Court Opinion

ID: 8919310
Source: CourtListenerOpinion
Date Created: 2022-11-27 06:06:07.223086+00
Date Added: 2024-06-11T17:09:15.352994
License: Public Domain

GARTH, Circuit Judge,
concurring.
I am in complete agreement with the Court’s opinion, which holds that DiFrischia v. New York Central R.R. Co., 279 F.2d 141 (3d Cir.1960), is not the law of this Circuit, thus rejecting any suggestion that federal subject matter jurisdiction can be created by estoppel. I write separately only to stress the fact that our holding here is not in derogation of this Court’s Internal Operating Procedures (IOP).
Third Circuit IOP 8(c) provides:
It is the tradition of this court that reported panel decisions are binding on subsequent panels. Thus, no subsequent panel overrules a published opinion of a *74previous panel. Court in banc consideration is required to overrule a published opinion of this court.
Where, however, a holding of this Court is overruled or rejected by the Supreme Court, IOP 8(c) does not require in banc consideration in order to align this Court’s jurisprudence with Supreme Court teaching. Here, the Supreme Court has been consistent and explicit in ruling that federal subject matter jurisdiction can never be created by the litigants, and indeed may be challenged even by the party who originally invoked it.

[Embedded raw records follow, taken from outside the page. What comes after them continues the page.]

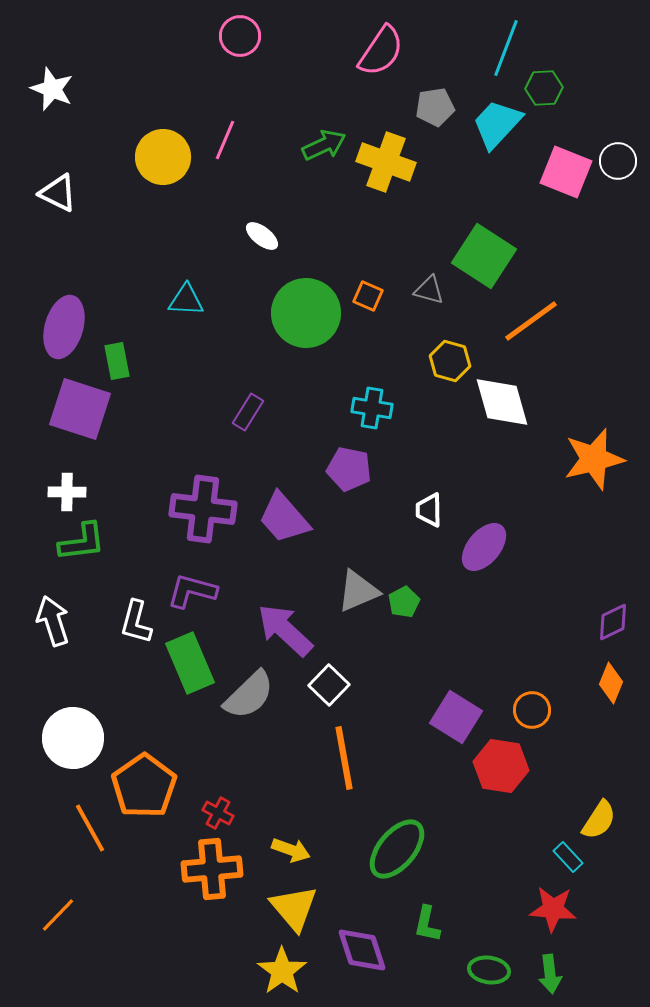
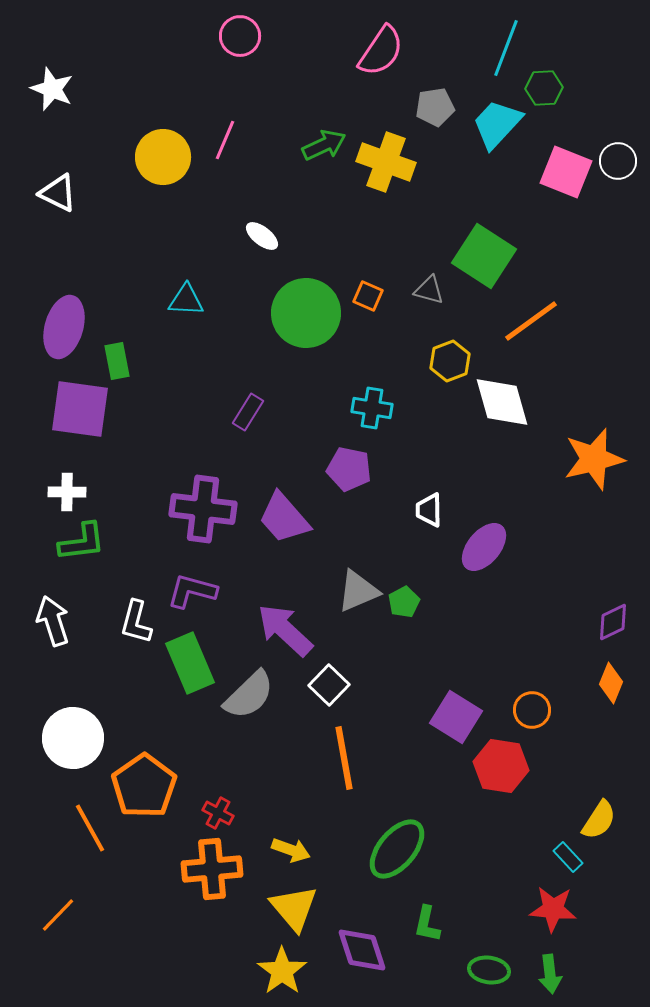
yellow hexagon at (450, 361): rotated 24 degrees clockwise
purple square at (80, 409): rotated 10 degrees counterclockwise
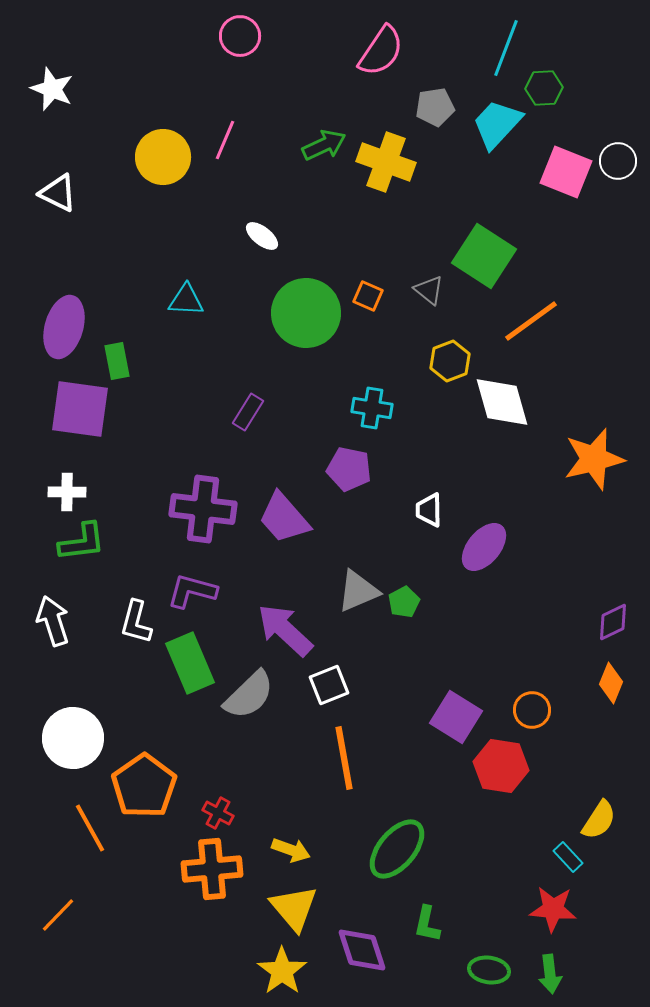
gray triangle at (429, 290): rotated 24 degrees clockwise
white square at (329, 685): rotated 24 degrees clockwise
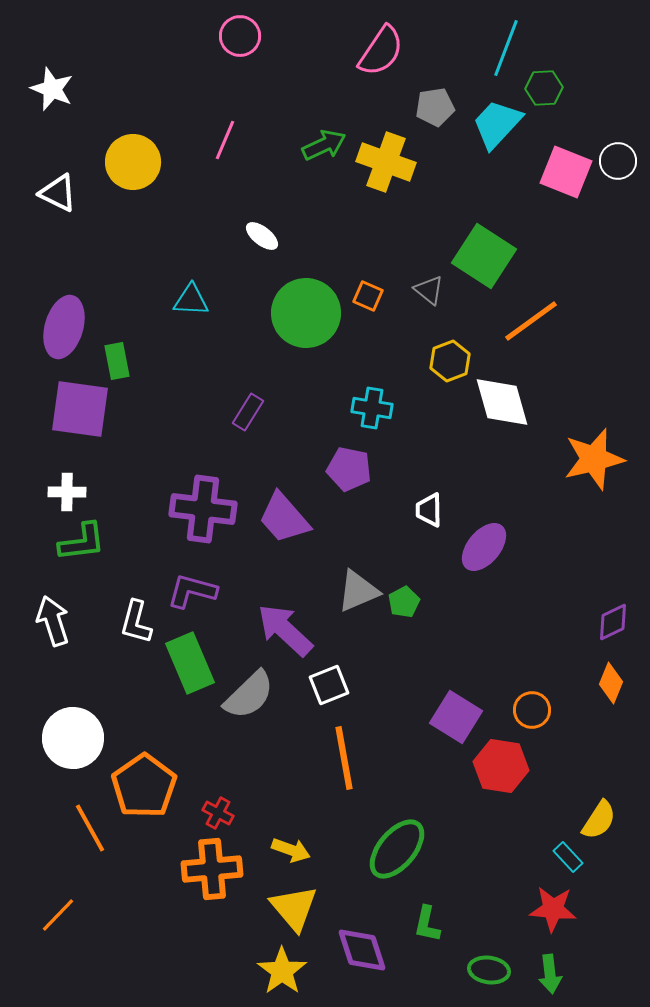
yellow circle at (163, 157): moved 30 px left, 5 px down
cyan triangle at (186, 300): moved 5 px right
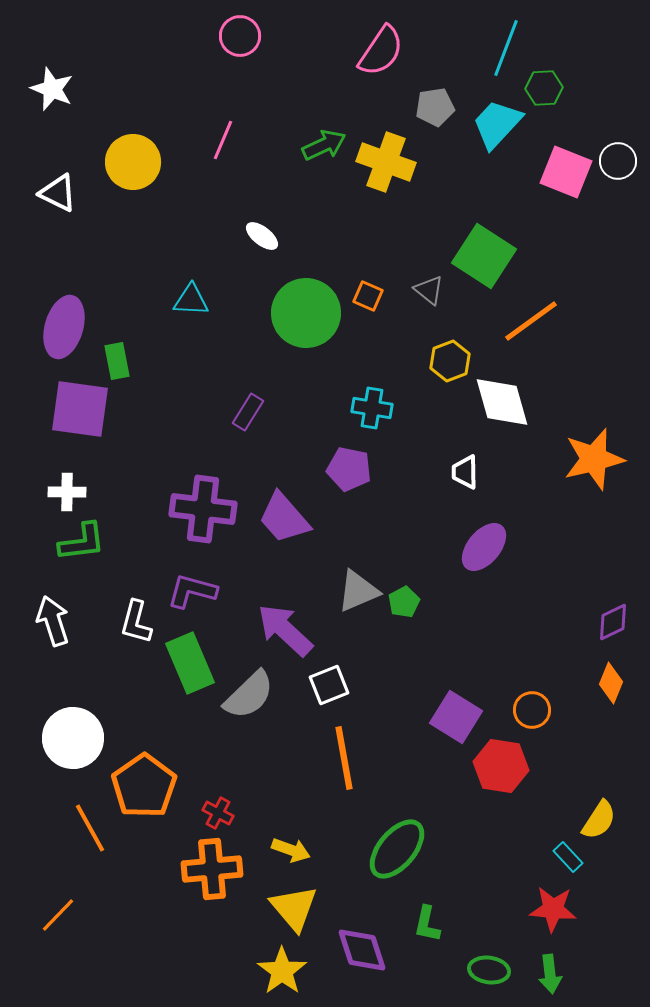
pink line at (225, 140): moved 2 px left
white trapezoid at (429, 510): moved 36 px right, 38 px up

This rule has been in force since the infancy of the federal court system, see Capron v. Van Noorden, 6 U.S. (2 Cranch) 126, 2 L.Ed. 229 (1804); see also American Fire & Casualty Co. v. Finn, 341 U.S. 6, 71 S.Ct. 534, 95 L.Ed. 702 (1951), and as the Court’s opinion acknowledges, has now been emphasized by recent expressions of the Supreme Court in Insurance Corp. of Ireland v. Compagnie des Bauxites de Guinee, 456 U.S. 694, 702, 102 S.Ct. 2099, 2104, 72 L.Ed.2d 492 (1982), and Owen Equipment & Erection Co. v. Kroger, 437 U.S. 365, 377 n. 21, 98 S.Ct. 2396, 2404 n. 21, 57 L.Ed.2d 274 (1978).
Because the rule in DiFrischia is obviously in conflict with Supreme Court precedent, I agree that it must be overruled, and that our action in rejecting DiFrischia may be accomplished without the necessity of an in banc hearing. See, e.g., West v. Keve, 721 F.2d 91 (3d Cir.1983); Halderman v. Pennhurst State School & Hospital, 673 F.2d 628, 643 (3d Cir.1982) (sur petition for rehearing) (both cases noting that the Supreme Court had overruled the Third Circuit appealability rule requiring quantification of attorney’s fees in satisfying 28 U.S.C. § 1291 finality). I therefore join in the Court’s opinion.